=== TASK STATEMENT ===
What is needed is a word-for-word copy of all the entries, minus the pictures.

=== Saved data entries ===

"""

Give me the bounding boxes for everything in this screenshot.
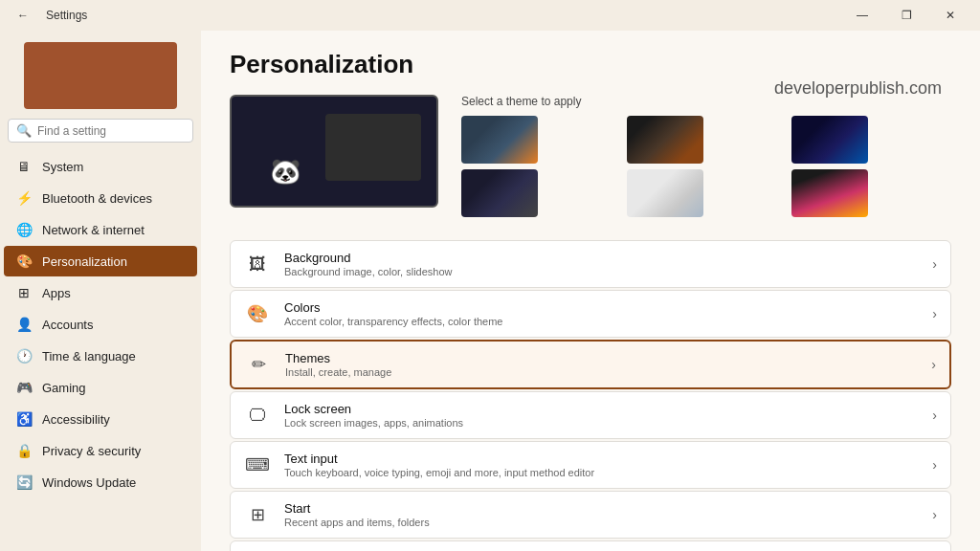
text-input-text: Text input Touch keyboard, voice typing,… <box>284 452 919 478</box>
search-box[interactable]: 🔍 <box>8 119 193 143</box>
theme-option-4[interactable] <box>461 169 538 217</box>
sidebar-item-system[interactable]: 🖥 System <box>4 151 197 182</box>
theme-grid-section: Select a theme to apply <box>461 95 951 217</box>
colors-chevron: › <box>932 306 937 321</box>
main-panel: Personalization 🐼 Select a theme to appl… <box>201 31 980 551</box>
themes-subtitle: Install, create, manage <box>285 366 918 378</box>
start-text: Start Recent apps and items, folders <box>284 501 919 528</box>
themes-title: Themes <box>285 351 918 365</box>
theme-option-1[interactable] <box>461 116 538 164</box>
text-input-icon: ⌨ <box>244 452 271 478</box>
theme-section: 🐼 Select a theme to apply <box>230 95 951 217</box>
theme-preview: 🐼 <box>230 95 438 208</box>
page-title: Personalization <box>230 50 951 79</box>
app-container: 🔍 🖥 System ⚡ Bluetooth & devices 🌐 Netwo… <box>0 31 980 551</box>
nav-list: 🖥 System ⚡ Bluetooth & devices 🌐 Network… <box>0 150 201 498</box>
lock-screen-text: Lock screen Lock screen images, apps, an… <box>284 402 919 429</box>
accounts-icon: 👤 <box>15 317 33 332</box>
lock-screen-title: Lock screen <box>284 402 919 416</box>
background-title: Background <box>284 251 919 265</box>
watermark: developerpublish.com <box>774 78 942 99</box>
themes-chevron: › <box>931 357 936 372</box>
sidebar-item-bluetooth[interactable]: ⚡ Bluetooth & devices <box>4 183 197 213</box>
lock-screen-subtitle: Lock screen images, apps, animations <box>284 417 919 429</box>
sidebar-item-label: Windows Update <box>42 475 136 490</box>
settings-list: 🖼 Background Background image, color, sl… <box>230 240 951 551</box>
sidebar-item-apps[interactable]: ⊞ Apps <box>4 277 197 308</box>
back-button[interactable]: ← <box>8 0 38 31</box>
sidebar-item-label: Personalization <box>42 254 127 269</box>
settings-item-background[interactable]: 🖼 Background Background image, color, sl… <box>230 240 951 288</box>
sidebar-item-accessibility[interactable]: ♿ Accessibility <box>4 404 197 434</box>
themes-text: Themes Install, create, manage <box>285 351 918 378</box>
sidebar-item-network[interactable]: 🌐 Network & internet <box>4 214 197 245</box>
preview-character: 🐼 <box>270 157 301 187</box>
settings-item-taskbar[interactable]: ▬ Taskbar Taskbar behaviors, system pins… <box>230 540 951 551</box>
settings-item-lock-screen[interactable]: 🖵 Lock screen Lock screen images, apps, … <box>230 391 951 439</box>
window-title: Settings <box>46 9 87 22</box>
system-icon: 🖥 <box>15 159 33 174</box>
sidebar-item-label: Time & language <box>42 349 136 364</box>
privacy-icon: 🔒 <box>15 443 33 458</box>
theme-option-6[interactable] <box>791 169 868 217</box>
search-input[interactable] <box>37 124 185 138</box>
sidebar-item-label: Bluetooth & devices <box>42 191 152 206</box>
sidebar-item-label: Gaming <box>42 381 86 395</box>
main-wrapper: developerpublish.com Personalization 🐼 S… <box>201 31 980 551</box>
start-icon: ⊞ <box>244 501 271 528</box>
sidebar-item-label: Network & internet <box>42 223 145 237</box>
start-chevron: › <box>932 507 937 522</box>
bluetooth-icon: ⚡ <box>15 190 33 206</box>
network-icon: 🌐 <box>15 222 33 237</box>
text-input-title: Text input <box>284 452 919 466</box>
settings-item-start[interactable]: ⊞ Start Recent apps and items, folders › <box>230 491 951 539</box>
gaming-icon: 🎮 <box>15 380 33 395</box>
lock-screen-icon: 🖵 <box>244 402 271 429</box>
theme-grid <box>461 116 951 217</box>
sidebar-item-label: Privacy & security <box>42 444 141 458</box>
background-text: Background Background image, color, slid… <box>284 251 919 277</box>
theme-option-2[interactable] <box>627 116 703 164</box>
settings-item-text-input[interactable]: ⌨ Text input Touch keyboard, voice typin… <box>230 441 951 489</box>
text-input-subtitle: Touch keyboard, voice typing, emoji and … <box>284 467 919 478</box>
titlebar: ← Settings — ❐ ✕ <box>0 0 980 31</box>
search-icon: 🔍 <box>16 123 32 138</box>
colors-subtitle: Accent color, transparency effects, colo… <box>284 316 919 327</box>
start-subtitle: Recent apps and items, folders <box>284 517 919 528</box>
colors-text: Colors Accent color, transparency effect… <box>284 300 919 327</box>
themes-icon: ✏ <box>245 351 272 378</box>
sidebar-item-label: System <box>42 160 83 174</box>
titlebar-left: ← Settings <box>8 0 87 31</box>
background-subtitle: Background image, color, slideshow <box>284 266 919 277</box>
lock-screen-chevron: › <box>932 408 937 423</box>
colors-icon: 🎨 <box>244 300 271 327</box>
sidebar-item-accounts[interactable]: 👤 Accounts <box>4 309 197 340</box>
window-controls: — ❐ ✕ <box>840 0 972 31</box>
sidebar-item-time[interactable]: 🕐 Time & language <box>4 341 197 371</box>
sidebar-item-gaming[interactable]: 🎮 Gaming <box>4 372 197 403</box>
settings-item-themes[interactable]: ✏ Themes Install, create, manage › <box>230 340 951 389</box>
settings-item-colors[interactable]: 🎨 Colors Accent color, transparency effe… <box>230 290 951 338</box>
preview-window <box>325 114 421 181</box>
sidebar-item-privacy[interactable]: 🔒 Privacy & security <box>4 435 197 466</box>
text-input-chevron: › <box>932 457 937 473</box>
background-icon: 🖼 <box>244 251 271 277</box>
sidebar: 🔍 🖥 System ⚡ Bluetooth & devices 🌐 Netwo… <box>0 31 201 551</box>
theme-option-5[interactable] <box>627 169 703 217</box>
windows-update-icon: 🔄 <box>15 474 33 490</box>
sidebar-item-label: Apps <box>42 286 71 300</box>
sidebar-item-personalization[interactable]: 🎨 Personalization <box>4 246 197 276</box>
personalization-icon: 🎨 <box>15 253 33 269</box>
sidebar-item-windows-update[interactable]: 🔄 Windows Update <box>4 467 197 497</box>
time-icon: 🕐 <box>15 348 33 364</box>
apps-icon: ⊞ <box>15 285 33 300</box>
theme-option-3[interactable] <box>791 116 868 164</box>
start-title: Start <box>284 501 919 516</box>
background-chevron: › <box>932 256 937 272</box>
minimize-button[interactable]: — <box>840 0 884 31</box>
close-button[interactable]: ✕ <box>928 0 972 31</box>
restore-button[interactable]: ❐ <box>884 0 928 31</box>
accessibility-icon: ♿ <box>15 411 33 427</box>
sidebar-item-label: Accessibility <box>42 412 110 427</box>
sidebar-item-label: Accounts <box>42 318 93 332</box>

"""

=== PROBLEM SOLUTION ===
Give me the bounding boxes for everything in this screenshot.
text-input-text: Text input Touch keyboard, voice typing,… <box>284 452 919 478</box>
search-box[interactable]: 🔍 <box>8 119 193 143</box>
theme-option-4[interactable] <box>461 169 538 217</box>
sidebar-item-system[interactable]: 🖥 System <box>4 151 197 182</box>
theme-grid-section: Select a theme to apply <box>461 95 951 217</box>
colors-chevron: › <box>932 306 937 321</box>
main-panel: Personalization 🐼 Select a theme to appl… <box>201 31 980 551</box>
themes-subtitle: Install, create, manage <box>285 366 918 378</box>
start-text: Start Recent apps and items, folders <box>284 501 919 528</box>
themes-title: Themes <box>285 351 918 365</box>
theme-option-1[interactable] <box>461 116 538 164</box>
text-input-icon: ⌨ <box>244 452 271 478</box>
theme-section: 🐼 Select a theme to apply <box>230 95 951 217</box>
theme-preview: 🐼 <box>230 95 438 208</box>
page-title: Personalization <box>230 50 951 79</box>
app-container: 🔍 🖥 System ⚡ Bluetooth & devices 🌐 Netwo… <box>0 31 980 551</box>
nav-list: 🖥 System ⚡ Bluetooth & devices 🌐 Network… <box>0 150 201 498</box>
lock-screen-text: Lock screen Lock screen images, apps, an… <box>284 402 919 429</box>
accounts-icon: 👤 <box>15 317 33 332</box>
lock-screen-title: Lock screen <box>284 402 919 416</box>
background-title: Background <box>284 251 919 265</box>
watermark: developerpublish.com <box>774 78 942 99</box>
themes-chevron: › <box>931 357 936 372</box>
sidebar-item-bluetooth[interactable]: ⚡ Bluetooth & devices <box>4 183 197 213</box>
lock-screen-subtitle: Lock screen images, apps, animations <box>284 417 919 429</box>
sidebar-item-label: Windows Update <box>42 475 136 490</box>
settings-list: 🖼 Background Background image, color, sl… <box>230 240 951 551</box>
sidebar-item-apps[interactable]: ⊞ Apps <box>4 277 197 308</box>
back-button[interactable]: ← <box>8 0 38 31</box>
sidebar-item-label: Personalization <box>42 254 127 269</box>
settings-item-background[interactable]: 🖼 Background Background image, color, sl… <box>230 240 951 288</box>
sidebar-item-accessibility[interactable]: ♿ Accessibility <box>4 404 197 434</box>
themes-text: Themes Install, create, manage <box>285 351 918 378</box>
sidebar-item-network[interactable]: 🌐 Network & internet <box>4 214 197 245</box>
preview-character: 🐼 <box>270 157 301 187</box>
settings-item-taskbar[interactable]: ▬ Taskbar Taskbar behaviors, system pins… <box>230 540 951 551</box>
settings-item-lock-screen[interactable]: 🖵 Lock screen Lock screen images, apps, … <box>230 391 951 439</box>
window-title: Settings <box>46 9 87 22</box>
system-icon: 🖥 <box>15 159 33 174</box>
sidebar-item-label: Time & language <box>42 349 136 364</box>
privacy-icon: 🔒 <box>15 443 33 458</box>
theme-option-6[interactable] <box>791 169 868 217</box>
search-input[interactable] <box>37 124 185 138</box>
sidebar-item-label: Bluetooth & devices <box>42 191 152 206</box>
sidebar-item-label: Gaming <box>42 381 86 395</box>
main-wrapper: developerpublish.com Personalization 🐼 S… <box>201 31 980 551</box>
start-icon: ⊞ <box>244 501 271 528</box>
sidebar-item-label: Network & internet <box>42 223 145 237</box>
start-chevron: › <box>932 507 937 522</box>
bluetooth-icon: ⚡ <box>15 190 33 206</box>
network-icon: 🌐 <box>15 222 33 237</box>
text-input-title: Text input <box>284 452 919 466</box>
settings-item-start[interactable]: ⊞ Start Recent apps and items, folders › <box>230 491 951 539</box>
gaming-icon: 🎮 <box>15 380 33 395</box>
lock-screen-icon: 🖵 <box>244 402 271 429</box>
theme-grid <box>461 116 951 217</box>
sidebar-item-label: Privacy & security <box>42 444 141 458</box>
background-text: Background Background image, color, slid… <box>284 251 919 277</box>
theme-option-2[interactable] <box>627 116 703 164</box>
settings-item-text-input[interactable]: ⌨ Text input Touch keyboard, voice typin… <box>230 441 951 489</box>
text-input-subtitle: Touch keyboard, voice typing, emoji and … <box>284 467 919 478</box>
titlebar: ← Settings — ❐ ✕ <box>0 0 980 31</box>
search-icon: 🔍 <box>16 123 32 138</box>
colors-subtitle: Accent color, transparency effects, colo… <box>284 316 919 327</box>
start-subtitle: Recent apps and items, folders <box>284 517 919 528</box>
colors-text: Colors Accent color, transparency effect… <box>284 300 919 327</box>
themes-icon: ✏ <box>245 351 272 378</box>
sidebar-item-label: System <box>42 160 83 174</box>
titlebar-left: ← Settings <box>8 0 87 31</box>
background-subtitle: Background image, color, slideshow <box>284 266 919 277</box>
lock-screen-chevron: › <box>932 408 937 423</box>
colors-icon: 🎨 <box>244 300 271 327</box>
sidebar-item-accounts[interactable]: 👤 Accounts <box>4 309 197 340</box>
window-controls: — ❐ ✕ <box>840 0 972 31</box>
sidebar-item-time[interactable]: 🕐 Time & language <box>4 341 197 371</box>
sidebar-item-gaming[interactable]: 🎮 Gaming <box>4 372 197 403</box>
settings-item-themes[interactable]: ✏ Themes Install, create, manage › <box>230 340 951 389</box>
settings-item-colors[interactable]: 🎨 Colors Accent color, transparency effe… <box>230 290 951 338</box>
preview-window <box>325 114 421 181</box>
sidebar-item-privacy[interactable]: 🔒 Privacy & security <box>4 435 197 466</box>
text-input-chevron: › <box>932 457 937 473</box>
background-icon: 🖼 <box>244 251 271 277</box>
sidebar: 🔍 🖥 System ⚡ Bluetooth & devices 🌐 Netwo… <box>0 31 201 551</box>
theme-option-5[interactable] <box>627 169 703 217</box>
windows-update-icon: 🔄 <box>15 474 33 490</box>
sidebar-item-label: Apps <box>42 286 71 300</box>
sidebar-item-personalization[interactable]: 🎨 Personalization <box>4 246 197 276</box>
personalization-icon: 🎨 <box>15 253 33 269</box>
sidebar-item-windows-update[interactable]: 🔄 Windows Update <box>4 467 197 497</box>
time-icon: 🕐 <box>15 348 33 364</box>
apps-icon: ⊞ <box>15 285 33 300</box>
theme-option-3[interactable] <box>791 116 868 164</box>
start-title: Start <box>284 501 919 516</box>
background-chevron: › <box>932 256 937 272</box>
minimize-button[interactable]: — <box>840 0 884 31</box>
close-button[interactable]: ✕ <box>928 0 972 31</box>
restore-button[interactable]: ❐ <box>884 0 928 31</box>
accessibility-icon: ♿ <box>15 411 33 427</box>
sidebar-item-label: Accessibility <box>42 412 110 427</box>
sidebar-item-label: Accounts <box>42 318 93 332</box>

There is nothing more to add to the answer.